C'est vrai qu'on s'est moqué du "s" de Riot Games pendant des années. Après tout, ils n'avaient qu'un seul jeu dans leur catalogue, League of Legends. Pourtant, loin de vouloir se limiter à cette seule licence, le studio californien a en réalité cherché à développer de nouveaux jeux au cours des années passées.
L'un d'entre eux, un jeu de cartes digital imaginé en 2012, aurait même pu voir le jour... si Blizzard n'avait pas soudainement sorti Hearthstone.
Au commencement était Magic
Il faut rendre à César ce qui appartient à César. C'est Magic : The Gathering, dans sa version papier sortie en 1993, qui a sinon donné naissance du moins popularisé le genre des jeux de carte en duel.
Cela dit, bien avant que Magic : The Gathering Arena ne voit le jour, certaines choses demeuraient difficiles voire même carrément impossibles à mettre en place. Et c'est certainement ce qui a inspiré Andrew "Umbrage" Yip, actuel Game Director, et Jeff "Kassadin" Jew, respectivement Game Director et Producteur Exécutif de Legends of Runeterra.
Car, en 2012, avant que Hearthstone ne voit le jour, ils ont eu l'idée d'un jeu de cartes en duel digital s'inspirant de l'univers de League of Legends. Le genre de jeu qui chercherait à s'affranchir des limites du papier, en permettant par exemple à "Warwick de grimper peu à peu jusqu'au sommet du deck, tout en infligeant des dégâts."
Et ils ne se sont pas arrêtés à la planche à dessin, bien au contraire.

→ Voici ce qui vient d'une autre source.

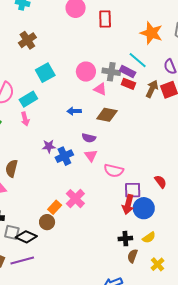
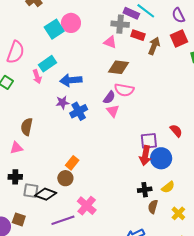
pink circle: (86, 72) -> (71, 23), moved
purple rectangle: (128, 72) -> (131, 13), moved
brown arrow: (152, 89) -> (154, 46), moved
cyan rectangle: (28, 99) -> (48, 64), moved
blue arrow: (74, 111) -> (71, 80), moved, size x1.5
purple semicircle: (89, 138) -> (109, 97), moved, turned -64
pink triangle: (91, 156) -> (113, 111), moved
pink semicircle: (114, 171) -> (124, 90), moved
pink cross: (75, 199) -> (87, 206), moved
purple line: (22, 260) -> (63, 220), moved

Les équipes de Riot Games ont commencé à travailler sur un projet intitulé "Bacon" et, "à six mois de la sortie du jeu, Hearthstone a été annoncé."
"Wahou, ce jeu est incroyable."
"J'étais extrêmement nerveux," raconte-t-il. À ce moment là, "ça fait quelques années qu'on bosse sur ça, et je pense qu'il y a un truc, mais que c'est pas encore tout à fait prêt. Alors j'espérais juste que ce jeu n'allait pas nous faire couler."
Kassadin ne peut s'empêcher de le confesser : un instant, il a espéré que Hearthstone soit raté. Lors de son annonce, lors de la PAX East 2013, les deux Rioters se trouvaient sur place, conscients que ce tout nouveau jeu de Blizzard pouvait détruire ce sur quoi ils travaillaient depuis presque deux ans.
"On s'est assis, et au fur et à mesure que je testais le jeu, je me suis dit : wahou, ce jeu est incroyable," explique Kassadin, avant que Umbrage ne relance : "La finition était parfaite, et le jeu bien pensé. Il rappelait vraiment les jeux de plateau papier. Plus important encore, les joueurs ne connaissaient pas les jeux de cartes pouvaient facilement s'y mettre, comprendre les mécaniques et s'amuser très rapidement."
En comparaison, le Projet Bacon était "compliqué à apprendre", parce que conçu pour avoir le même niveau de complexité qu'un jeu de cartes papiers.
"On a très vite réalisé que le passage de Hearthstone à Bacon serait très compliqué pour les joueurs, [que] ce genre de stratégie ne marcherait pas dans cette nouvelle ère de jeux de cartes digitaux."
Et du coup, Bacon est passé à la trappe. Ou plutôt, la version du jeu a été congelée — et les équipes ont recommencé leur travail du début.
De Bacon, à Legends of Runeterra
Loin de se décourager, les Rioters ont produit plusieurs prototypes. L'un d'entre eux aurait permis de jouer un champion de League en affrontant un autre, les deux déchaînant leurs compétences grâces à des cartes mais "ça ressemblait trop à un petit jeu sympa, qui aurait eu un succès limité. Pas un jeu dans lequel on investit du temps. Ce n'était pas notre but."
En fait, le déclic est venu lorsque Riot Games a compris la nécessité d'introduire des mécaniques de deckbuilding dans ce qui s'apprêtait à devenir LoR. "À haut niveau, nous voulions que tous les joueurs de Legends of Runeterra, puissent faire leurs propres expériences, et devenir de véritables scientifiques fous comme Heimedinger."
De prototype en prototype, et conservant cette idée phare, les équipes de Riot Games ont finalement su que leur mouture était la bonne, lorsque d'autres Rioters ont commencé à théorycrafter des decks — dans l'espoir de remporter le tournoi mensuel de ce qui se nommait encore "Projet Bacon".
"Le jeu n'était même pas encore joli. Mais quand on voit des gens y jouer pour le plaisir, c'est là qu'on sait qu'on a créé quelque chose de spécial."